Micro Models > SLMs > LLMs
·
3 min read
tl;dr: you don't need 70B params to tap a button on a phone. for mobile agents, smaller is smarter.
let’s talk about running ai on phones.
everyone’s obsessed with making models bigger. more parameters, more data, more gpu. but for mobile agents, the ones that actually do stuff on your phone, bigger is the wrong direction entirely.
the numbers
| micro models | SLMs | LLMs | |
|---|---|---|---|
| size | ~80MB | ~2GB | ~40GB |
| cost | $0/action | $0.01/action | $0.03/action |
| runs on | on device | on device (barely) | cloud only |
a micro model fits in your phone’s ram the way a photo does. an LLM needs a data center.
why send it to the cloud
every time your phone agent hits a cloud api, that’s latency. that’s a network dependency. that’s a privacy question. that’s a cost.

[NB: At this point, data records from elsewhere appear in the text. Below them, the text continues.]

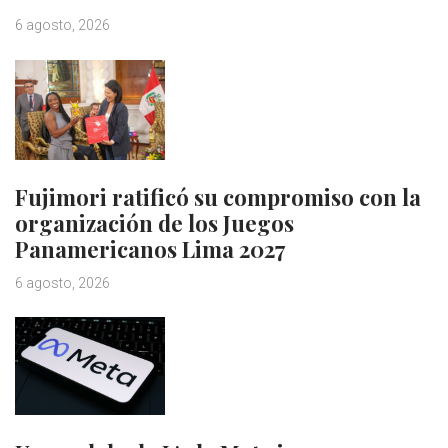
6 agosto, 2026
Fujimori ratificó su compromiso con la
organización de los Juegos
Panamericanos Lima 2027
6 agosto, 2026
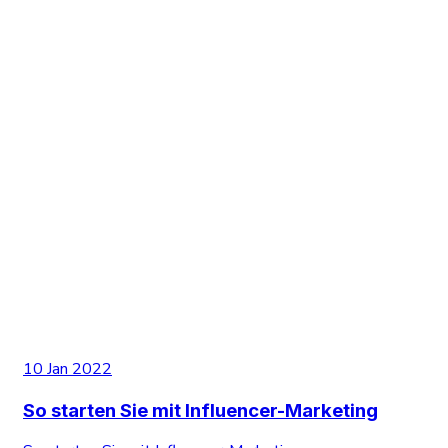
10 Jan 2022
So starten Sie mit Influencer-Marketing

tap a button. 200ms round trip to a server. open an app. another 200ms. scroll down. another one. chain five actions together and you’re waiting a full second just for the model to think . on someone else’s computer.

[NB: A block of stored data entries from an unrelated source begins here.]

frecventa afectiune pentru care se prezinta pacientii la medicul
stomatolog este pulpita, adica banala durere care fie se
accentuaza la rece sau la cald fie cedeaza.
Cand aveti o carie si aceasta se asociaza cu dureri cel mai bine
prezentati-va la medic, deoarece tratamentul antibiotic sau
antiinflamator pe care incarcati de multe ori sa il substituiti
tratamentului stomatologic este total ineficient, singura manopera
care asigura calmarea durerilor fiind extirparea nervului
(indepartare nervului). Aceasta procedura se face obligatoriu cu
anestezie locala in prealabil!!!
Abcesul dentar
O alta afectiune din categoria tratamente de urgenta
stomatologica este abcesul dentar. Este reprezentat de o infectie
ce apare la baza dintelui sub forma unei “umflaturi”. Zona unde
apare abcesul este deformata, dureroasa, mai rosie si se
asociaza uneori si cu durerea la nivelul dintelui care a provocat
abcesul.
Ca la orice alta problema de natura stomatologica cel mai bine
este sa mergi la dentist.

micro models run locally. zero latency. zero cost. zero privacy concerns. the action happens before your finger leaves the screen.
tapping a button doesn’t need 70B params
here’s what mobile agents actually do most of the time. tap a button. type some text. scroll to an element. switch apps. read what’s on screen.

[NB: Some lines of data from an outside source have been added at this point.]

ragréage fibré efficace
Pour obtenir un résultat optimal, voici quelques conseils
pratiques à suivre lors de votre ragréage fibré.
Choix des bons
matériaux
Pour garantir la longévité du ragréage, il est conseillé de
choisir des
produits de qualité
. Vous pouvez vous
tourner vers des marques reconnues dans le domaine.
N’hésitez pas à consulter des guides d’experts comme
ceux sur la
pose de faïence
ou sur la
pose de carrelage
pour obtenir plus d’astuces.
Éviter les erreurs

that’s it. pattern matching. spatial reasoning on a 6-inch screen. you don’t need a model that can write poetry and debate philosophy to find a button and tap it.
a 50M parameter model trained specifically on mobile ui interactions will outperform a 70B general model at these tasks . every time. because it’s built for exactly this.
app-specific micro models
the future of mobile agents isn’t one massive model doing everything. it’s a swarm of tiny models, each trained for a specific app .
think about it. every app has its own ui patterns, its own flows, its own quirks. a model trained specifically on whatsapp knows exactly where the send button is, how to navigate chats, how to handle media. a model trained on instagram knows stories, reels, dms, the whole layout.
you don’t need one giant brain that kinda knows every app. you need a tiny brain that deeply knows one app. train it on that app’s screens, actions, and flows. 50M params. under 100MB. runs instantly on device.
swap models based on which app is open. that’s it.
the real bottleneck was never intelligence
it was latency. cost. battery. privacy.
micro models solve all four at once.
for mobile agents, this isn’t even a debate.